The month of December is filled with festive occasions, parties, and family gatherings. While quality time and conversation are central to these holiday events, gift giving also plays a central role in the season. To the joy and delight of family and friends, we exchange presents all of sizes and expenses. However, the excitement of giving these presents can wear off when the bills arrive and credit card debt increases.
For many New Yorkers, the shock of a December credit card statement is scary and overwhelming. It is estimated that Americans will add roughly $1,000 to their credit card debt each December. The extra expenses can lead to financial worries for a long time in the future. How should you handle substantial credit card debt from the holiday season? At Simon Haysom, LLC, we have several pieces of advice.
#1: Immediately Pay What You Can
The shock of a bigger credit card statement can trigger panic. It is common to feel uncertain how to first approach credit card debt, particularly for someone that is accustomed to carrying a small amount of debt. Stop the all-out panic by sending in your first payment.

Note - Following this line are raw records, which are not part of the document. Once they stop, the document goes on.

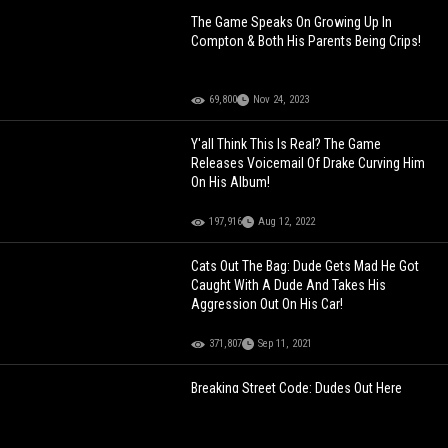
The Game Speaks On Growing Up In
Compton & Both His Parents Being Crips!
69,800
Nov 24, 2023
Y'all Think This Is Real? The Game
Releases Voicemail Of Drake Curving Him
On His Album!
197,916
Aug 12, 2022
Cats Out The Bag: Dude Gets Mad He Got
Caught With A Dude And Takes His
Aggression Out On His Car!
371,807
Sep 11, 2021
Breaking Street Code: Dudes Out Here
Snitching With Precise Accuracy… Ain’t
Leave Out No Detail Whatsoever!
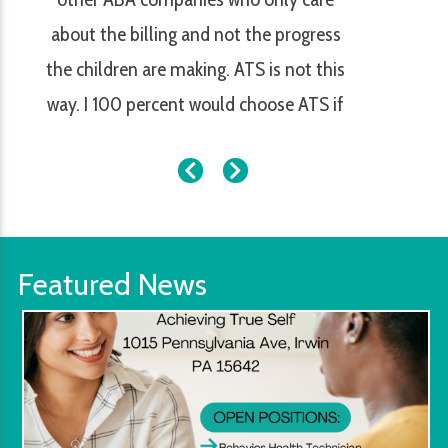
about the billing and not the progress
the children are making. ATS is not this
way. I 100 percent would choose ATS if
my children needed services.
Featured News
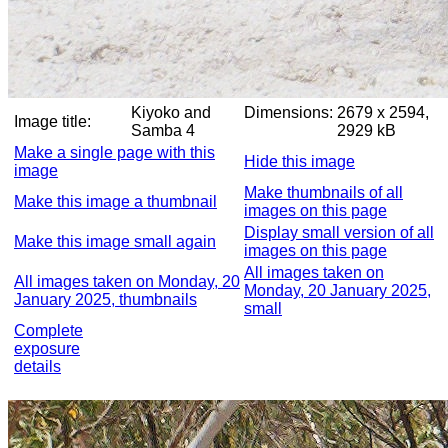
Kiyoko and
Dimensions:
2679 x 2594,
Image title:
Samba 4
2929 kB
Make a single page with this
Hide this image
image
Make thumbnails of all
Make this image a thumbnail
images on this page
Display small version of all
Make this image small again
images on this page
All images taken on
All images taken on Monday, 20
Monday, 20 January 2025,
January 2025, thumbnails
small
Complete
exposure
details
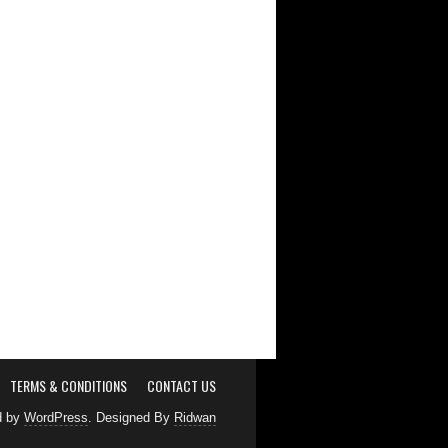
TERMS & CONDITIONS
CONTACT US
d by
WordPress
. Designed By
Ridwan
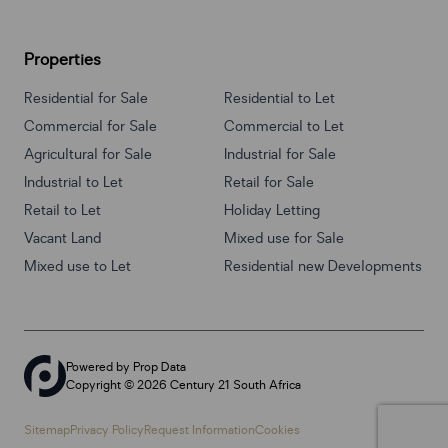
Properties
Residential for Sale
Residential to Let
Commercial for Sale
Commercial to Let
Agricultural for Sale
Industrial for Sale
Industrial to Let
Retail for Sale
Retail to Let
Holiday Letting
Vacant Land
Mixed use for Sale
Mixed use to Let
Residential new Developments
Powered by
Prop Data
Copyright © 2026 Century 21 South Africa
Sitemap
Privacy Policy
Request Information
Cookies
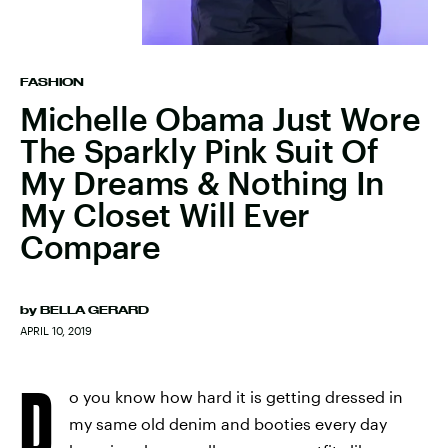
FASHION
Michelle Obama Just Wore
The Sparkly Pink Suit Of
My Dreams & Nothing In
My Closet Will Ever
Compare
by
BELLA GERARD
APRIL 10, 2019
D
o you know how hard it is getting dressed in
my same old denim and booties every day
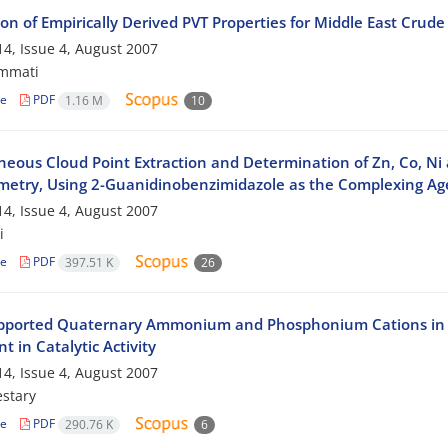
on of Empirically Derived PVT Properties for Middle East Crude 
4, Issue 4, August 2007
mmati
le
PDF
1.16 M
10
neous Cloud Point Extraction and Determination of Zn, Co, Ni
metry, Using 2-Guanidinobenzimidazole as the Complexing Ag
4, Issue 4, August 2007
i
le
PDF
397.51 K
26
pported Quaternary Ammonium and Phosphonium Cations in Tri
t in Catalytic Activity
4, Issue 4, August 2007
stary
le
PDF
290.76 K
6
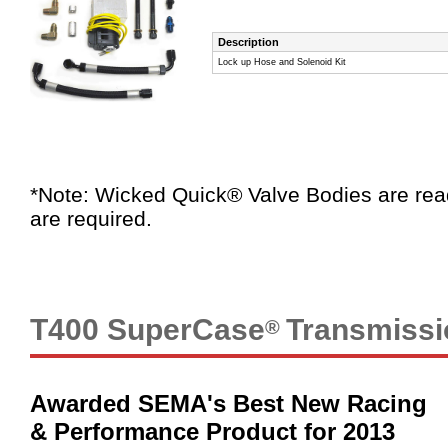
Description
Lock up Hose and Solenoid Kit
*Note: Wicked Quick® Valve Bodies are rea
are required.
T400 SuperCase
Transmissi
®
Awarded SEMA's Best New Racing
& Performance Product for 2013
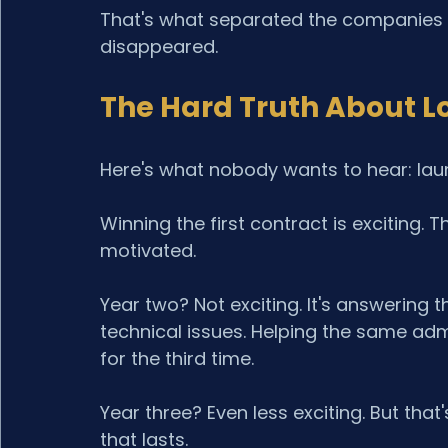
That's what separated the companies 
disappeared.
The Hard Truth About L
Here's what nobody wants to hear: laun
Winning the first contract is exciting.
motivated.
Year two? Not exciting. It's answering
technical issues. Helping the same admi
for the third time.
Year three? Even less exciting. But that
that lasts.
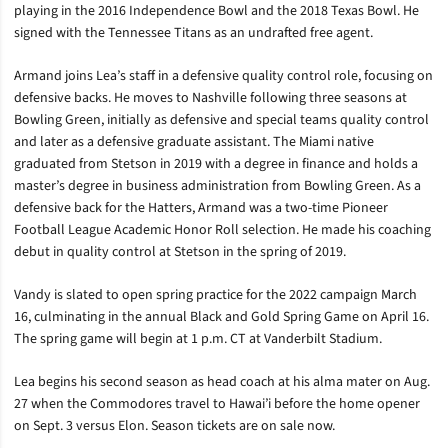
playing in the 2016 Independence Bowl and the 2018 Texas Bowl. He
signed with the Tennessee Titans as an undrafted free agent.
Armand joins Lea’s staff in a defensive quality control role, focusing on
defensive backs. He moves to Nashville following three seasons at
Bowling Green, initially as defensive and special teams quality control
and later as a defensive graduate assistant. The Miami native
graduated from Stetson in 2019 with a degree in finance and holds a
master’s degree in business administration from Bowling Green. As a
defensive back for the Hatters, Armand was a two-time Pioneer
Football League Academic Honor Roll selection. He made his coaching
debut in quality control at Stetson in the spring of 2019.
Vandy is slated to open spring practice for the 2022 campaign March
16, culminating in the annual Black and Gold Spring Game on April 16.
The spring game will begin at 1 p.m. CT at Vanderbilt Stadium.
Lea begins his second season as head coach at his alma mater on Aug.
27 when the Commodores travel to Hawai’i before the home opener
on Sept. 3 versus Elon. Season tickets are on sale now.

The best way to tackle additional or seasonal credit card debt is head one. Jump online and pay off as much of the debt as you can. This might mean shuffling some finances or bank accounts, forgoing a New Year’s Eve party or giving up another expense to make that payment. However, there are real benefits, including a reduction in stress and less interest down the road.
#2: Don’t Borrow on One Card to Pay Another
One common mistake after the holidays is an attempt to reduce one credit card bill by borrowing on another. Your credit card debt is a combination of what you owe across all cards and statements. Reducing the balance on one card merely by borrowing on another isn’t effective.
There is one exception to this general piece of advice. It is really important to know the interest rates on each of your credit cards. If you are paying a high rate on one card but a much smaller amount assessed on a different card, you may want to shuffle the balance around. You will want your highest interest card to have the smallest statement balance going into January.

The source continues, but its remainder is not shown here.